Reproduce, exactly, the lines of the material below from the line containing "Statuti e leggi regionali" through the line containing "Burocrazia zero", with both end lines included and nothing else.

* [PROVIDED ENTRIES]

-------------------------

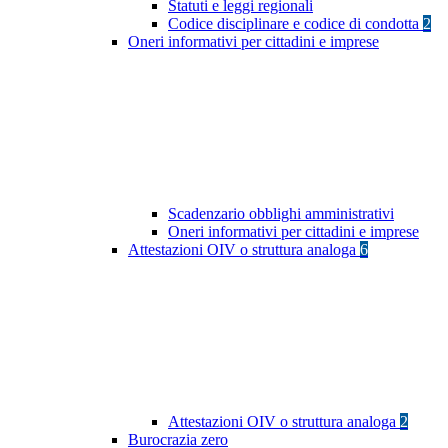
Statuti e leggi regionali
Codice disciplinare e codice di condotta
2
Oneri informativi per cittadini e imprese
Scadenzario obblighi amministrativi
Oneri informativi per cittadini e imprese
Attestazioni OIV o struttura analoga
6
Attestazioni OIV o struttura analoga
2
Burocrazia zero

-------------------------

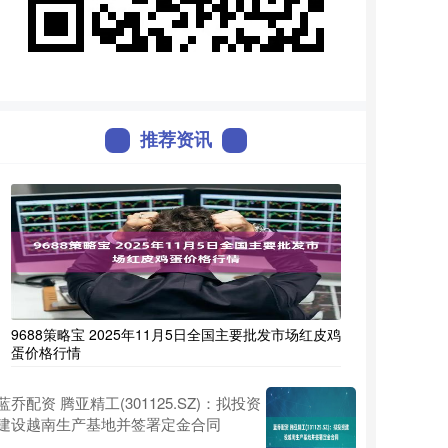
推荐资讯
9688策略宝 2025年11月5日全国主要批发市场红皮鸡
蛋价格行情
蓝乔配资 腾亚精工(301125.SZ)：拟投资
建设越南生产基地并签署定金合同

-------------------------

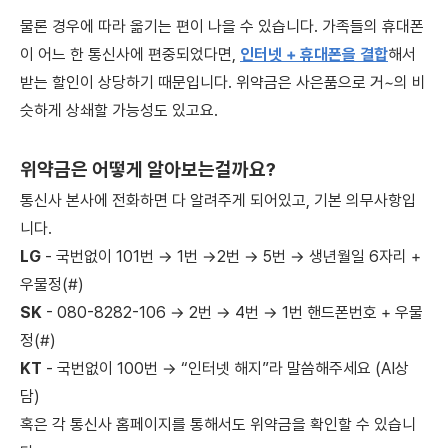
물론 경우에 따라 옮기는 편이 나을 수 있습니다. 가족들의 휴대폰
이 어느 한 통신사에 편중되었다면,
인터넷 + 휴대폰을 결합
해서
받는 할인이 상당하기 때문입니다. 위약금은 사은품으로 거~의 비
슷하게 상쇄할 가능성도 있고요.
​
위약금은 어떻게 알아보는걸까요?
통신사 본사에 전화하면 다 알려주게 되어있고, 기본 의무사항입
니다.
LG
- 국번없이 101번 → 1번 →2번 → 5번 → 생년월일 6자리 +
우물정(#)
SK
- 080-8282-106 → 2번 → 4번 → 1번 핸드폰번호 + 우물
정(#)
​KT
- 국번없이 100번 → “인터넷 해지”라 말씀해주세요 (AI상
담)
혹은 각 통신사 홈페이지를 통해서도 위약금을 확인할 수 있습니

-------------------------

* [TASK SOLUTION]
Statuti e leggi regionali
Codice disciplinare e codice di condotta
2
Oneri informativi per cittadini e imprese
Scadenzario obblighi amministrativi
Oneri informativi per cittadini e imprese
Attestazioni OIV o struttura analoga
6
Attestazioni OIV o struttura analoga
2
Burocrazia zero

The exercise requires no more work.